Superficialmente, el misticismo musulmán parece estar organizado como una secta. A menudo se hace referencia a los diversos «grados» de sufíes. Pero no se trata de grados oficiales como los de los ismailitas y grupos similares, sino que denotan etapas sucesivas en el camino de la santidad personal: no es más que una terminología fantasiosa, tal vez prestada de algunas de las sectas porque parece que el sufismo floreció primero y con más libertad en algunos de los grupos chiítas más extremistas. Era, y es, lo más habitual que el principiante en el camino de la santidad se pusiera bajo la dirección de algún guía espiritual experimentado, que actúa como su maestro y es conocido como sheikh, murshid o pir. En muchos casos, este alumnado implica una obediencia absoluta y ciega al maestro, porque la renuncia a los deseos e inclinaciones personales y a todo lo que pueda describirse como voluntad propia es una de las formas de abnegación requeridas a quienes buscan [p. 196] desvincularse de los intereses terrenales. De la agrupación de devotos en torno a algún maestro prominente ha surgido la fundación de cofradías darwish, a veces como hermandades de laicos, que ejercen sus ocupaciones seculares y se reúnen de vez en cuando para ejercicios religiosos e instrucción, y a veces como comunidades permanentes que viven en estricta obediencia a un jeque. Aparecen rastros de tales instituciones monásticas en Damasco alrededor del año 150 de la Hégira, y en Jorasán unos cincuenta años después. Sin embargo, ninguna de las órdenes existentes del Islam parece ser de una fecha tan temprana. Oímos hablar de un jeque llamado Alwan (circa 149), cuyo santuario está en Yedda, y que es el supuesto fundador de la comunidad Alwaniya, un organismo que ahora existe sólo como una subdivisión de la orden Rifa’ita. También hay órdenes conocidas como Adhamiya, Bastamiya y Saqatiya, que remontan su origen a Ibrahim b. Adham (cf. arriba), a Bayazid Bastami y a Sari as-Saqati respectivamente, pero cuyo origen real es incierto.

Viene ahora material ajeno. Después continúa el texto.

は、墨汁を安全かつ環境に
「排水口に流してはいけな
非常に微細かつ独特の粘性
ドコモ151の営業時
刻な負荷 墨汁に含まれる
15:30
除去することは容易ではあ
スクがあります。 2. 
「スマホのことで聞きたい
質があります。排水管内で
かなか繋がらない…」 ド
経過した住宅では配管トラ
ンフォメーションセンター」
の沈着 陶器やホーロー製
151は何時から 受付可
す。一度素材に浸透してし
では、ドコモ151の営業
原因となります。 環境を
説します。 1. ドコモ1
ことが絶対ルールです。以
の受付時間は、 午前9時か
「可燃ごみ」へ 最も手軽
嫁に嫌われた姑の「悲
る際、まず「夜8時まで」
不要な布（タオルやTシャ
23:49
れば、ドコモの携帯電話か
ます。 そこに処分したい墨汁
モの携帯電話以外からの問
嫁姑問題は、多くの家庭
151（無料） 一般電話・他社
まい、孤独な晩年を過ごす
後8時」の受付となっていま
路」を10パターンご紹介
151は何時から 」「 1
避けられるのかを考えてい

En el siglo VI nos encontramos en terreno más seguro. No hay razón para cuestionar la afirmación de la orden Rifaíta de que su fundación se remonta a Abu l-‘Abbas Ahmad b. ‘Ali l-Hasan ‘Ali ibn Abi l-‘Abbas Ahmad Rifa’i (fallecido en 578), nativo de la aldea de Umm Abida, cerca de la confluencia del Tigris y el Éufrates. En vida reunió a un gran grupo de discípulos, a los que incorporó a una orden en 576; los miembros vivían en comunidad bajo un jeque, al que debían obediencia incondicional, pero contaban también, como otras órdenes, con un número de seguidores laicos. Murió sin descendencia y la jefatura [p. 197] de su orden pasó a la familia de su hermano. En la actualidad, la orden Alwaniya se divide en dos ramas principales: la Alwaniya, ya mencionada, y la Gibawi, que es más conocida por su asociación con la ceremonia de la dawsa, en la que el jeque solía cabalgar sobre los cuerpos postrados de sus seguidores. De todas las órdenes que hoy florecen en Egipto, es la que más se inclina a las observancias fanáticas en su zikr o reunión de oración, en la que los miembros se cortan, se clavan pinchos y cuchillos afilados en el cuerpo, se tragan serpientes, etc., y en la oración permiten que el nombre de Dios, repetido con frecuencia, se convierta al final en nada más que un gemido medio articulado. Se distinguen por lo general por llevar turbantes negros. La Qadariya afirma que su fundador fue ‘Abdu l-Qadir Jilani (fallecido en 561). En su zikr no hay nada de comer fuego, tragarse serpientes o automutilarse como los Rifa’itas, sino que solo se repite el nombre de Dios, siempre claramente enunciado y seguido de una pausa. Los Badawiya fueron fundados por Abu l-Fita Ahmad (fallecido en 675), cuyo santuario está en Tanta, en el Bajo Egipto. El zikr es de tipo sobrio, el nombre Divino se repite en voz alta sin cortar, comer fuego, etc. Los Mawlawiya o darwishes danzantes fueron fundados por el poeta místico persa Jalalu d-Din Rumi, autor del poema conocido como Masnawi. Los Suhrwardiya remontan su origen a Shihabu d-Din, un sufí panteísta de Bagdad, que fue condenado a muerte por Saladino en 587.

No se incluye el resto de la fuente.